Work to be completed: Which lines in the data below contain the word "Aron"? Copy each of them.

Dataset:
= = = =
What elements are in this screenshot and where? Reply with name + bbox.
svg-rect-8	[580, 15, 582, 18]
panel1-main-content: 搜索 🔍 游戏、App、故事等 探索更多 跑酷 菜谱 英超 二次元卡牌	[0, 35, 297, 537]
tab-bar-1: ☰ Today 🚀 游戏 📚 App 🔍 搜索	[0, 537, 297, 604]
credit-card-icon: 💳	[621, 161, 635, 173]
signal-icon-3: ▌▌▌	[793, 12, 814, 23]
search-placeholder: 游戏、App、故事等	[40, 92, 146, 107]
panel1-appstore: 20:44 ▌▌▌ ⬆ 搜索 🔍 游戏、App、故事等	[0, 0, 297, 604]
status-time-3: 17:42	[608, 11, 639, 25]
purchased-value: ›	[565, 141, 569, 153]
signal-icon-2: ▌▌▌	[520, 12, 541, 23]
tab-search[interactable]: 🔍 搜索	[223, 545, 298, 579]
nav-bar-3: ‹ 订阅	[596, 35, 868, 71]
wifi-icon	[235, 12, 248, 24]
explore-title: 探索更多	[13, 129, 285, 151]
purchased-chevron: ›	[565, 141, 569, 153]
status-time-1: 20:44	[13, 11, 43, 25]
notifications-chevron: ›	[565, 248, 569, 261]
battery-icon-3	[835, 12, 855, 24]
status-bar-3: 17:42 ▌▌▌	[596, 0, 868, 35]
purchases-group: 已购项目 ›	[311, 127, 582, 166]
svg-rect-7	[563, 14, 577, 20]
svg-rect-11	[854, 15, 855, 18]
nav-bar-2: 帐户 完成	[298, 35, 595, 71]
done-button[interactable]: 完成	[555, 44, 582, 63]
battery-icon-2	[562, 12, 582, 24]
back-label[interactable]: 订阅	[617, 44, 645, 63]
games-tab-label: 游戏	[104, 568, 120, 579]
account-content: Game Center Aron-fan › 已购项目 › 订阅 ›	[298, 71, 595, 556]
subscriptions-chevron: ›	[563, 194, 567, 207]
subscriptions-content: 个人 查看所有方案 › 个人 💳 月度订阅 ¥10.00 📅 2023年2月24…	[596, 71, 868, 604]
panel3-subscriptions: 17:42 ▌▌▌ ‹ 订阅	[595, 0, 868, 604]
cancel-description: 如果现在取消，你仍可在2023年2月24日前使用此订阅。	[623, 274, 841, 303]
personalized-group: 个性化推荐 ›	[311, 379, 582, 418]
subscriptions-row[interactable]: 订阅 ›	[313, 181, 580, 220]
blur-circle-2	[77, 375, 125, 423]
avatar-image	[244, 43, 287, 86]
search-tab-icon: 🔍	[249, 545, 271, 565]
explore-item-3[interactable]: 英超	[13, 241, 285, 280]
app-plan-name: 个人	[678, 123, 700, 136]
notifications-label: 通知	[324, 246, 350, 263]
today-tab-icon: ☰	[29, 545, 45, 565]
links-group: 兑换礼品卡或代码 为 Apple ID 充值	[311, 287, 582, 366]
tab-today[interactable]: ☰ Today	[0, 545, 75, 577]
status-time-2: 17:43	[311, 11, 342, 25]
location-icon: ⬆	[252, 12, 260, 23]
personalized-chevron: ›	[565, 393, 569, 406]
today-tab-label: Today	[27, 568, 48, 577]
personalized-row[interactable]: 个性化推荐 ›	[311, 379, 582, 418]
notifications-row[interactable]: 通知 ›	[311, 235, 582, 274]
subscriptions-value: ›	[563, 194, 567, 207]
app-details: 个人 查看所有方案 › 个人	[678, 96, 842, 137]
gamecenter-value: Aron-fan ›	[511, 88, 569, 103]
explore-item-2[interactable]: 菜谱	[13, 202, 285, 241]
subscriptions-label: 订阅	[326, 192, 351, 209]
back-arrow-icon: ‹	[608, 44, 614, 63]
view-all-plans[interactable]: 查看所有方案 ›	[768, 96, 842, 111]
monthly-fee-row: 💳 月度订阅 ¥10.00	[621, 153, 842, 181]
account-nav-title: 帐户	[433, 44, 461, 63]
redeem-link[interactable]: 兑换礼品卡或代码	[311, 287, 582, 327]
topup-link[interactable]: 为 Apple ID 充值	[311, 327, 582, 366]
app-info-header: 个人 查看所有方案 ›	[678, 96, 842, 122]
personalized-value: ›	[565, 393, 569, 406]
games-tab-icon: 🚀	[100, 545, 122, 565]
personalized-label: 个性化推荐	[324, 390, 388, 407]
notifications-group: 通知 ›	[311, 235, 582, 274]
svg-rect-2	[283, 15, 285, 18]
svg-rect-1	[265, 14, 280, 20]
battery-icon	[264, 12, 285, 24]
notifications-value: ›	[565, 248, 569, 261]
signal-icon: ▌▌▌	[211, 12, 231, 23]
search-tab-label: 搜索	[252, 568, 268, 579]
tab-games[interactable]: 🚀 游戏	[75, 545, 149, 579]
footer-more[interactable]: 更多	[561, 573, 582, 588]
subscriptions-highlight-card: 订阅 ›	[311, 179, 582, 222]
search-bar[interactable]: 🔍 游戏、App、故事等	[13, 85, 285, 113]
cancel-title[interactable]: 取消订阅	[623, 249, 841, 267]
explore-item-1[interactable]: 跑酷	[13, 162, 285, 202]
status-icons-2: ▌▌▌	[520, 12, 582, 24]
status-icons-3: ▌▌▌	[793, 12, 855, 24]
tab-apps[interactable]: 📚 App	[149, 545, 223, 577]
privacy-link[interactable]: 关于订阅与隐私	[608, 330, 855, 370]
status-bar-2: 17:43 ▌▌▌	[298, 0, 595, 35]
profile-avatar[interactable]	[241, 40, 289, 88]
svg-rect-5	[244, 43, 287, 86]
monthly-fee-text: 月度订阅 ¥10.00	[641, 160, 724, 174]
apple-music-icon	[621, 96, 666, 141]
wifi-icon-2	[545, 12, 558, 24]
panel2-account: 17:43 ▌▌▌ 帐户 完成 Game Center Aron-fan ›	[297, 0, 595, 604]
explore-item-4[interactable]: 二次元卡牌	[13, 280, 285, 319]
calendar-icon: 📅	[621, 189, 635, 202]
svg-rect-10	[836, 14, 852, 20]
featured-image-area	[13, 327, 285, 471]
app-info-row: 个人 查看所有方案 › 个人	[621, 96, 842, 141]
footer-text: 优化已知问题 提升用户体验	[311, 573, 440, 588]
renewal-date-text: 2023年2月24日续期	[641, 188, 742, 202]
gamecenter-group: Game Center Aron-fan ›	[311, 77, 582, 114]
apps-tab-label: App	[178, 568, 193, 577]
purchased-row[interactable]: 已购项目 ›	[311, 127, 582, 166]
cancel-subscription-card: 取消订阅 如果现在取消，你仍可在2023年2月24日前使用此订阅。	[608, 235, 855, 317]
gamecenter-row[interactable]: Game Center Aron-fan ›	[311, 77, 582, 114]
= = = =
Response to this task:
account-content: Game Center Aron-fan › 已购项目 › 订阅 ›	[298, 71, 595, 556]
gamecenter-value: Aron-fan ›	[511, 88, 569, 103]
panel2-account: 17:43 ▌▌▌ 帐户 完成 Game Center Aron-fan ›	[297, 0, 595, 604]
gamecenter-group: Game Center Aron-fan ›	[311, 77, 582, 114]
gamecenter-row[interactable]: Game Center Aron-fan ›	[311, 77, 582, 114]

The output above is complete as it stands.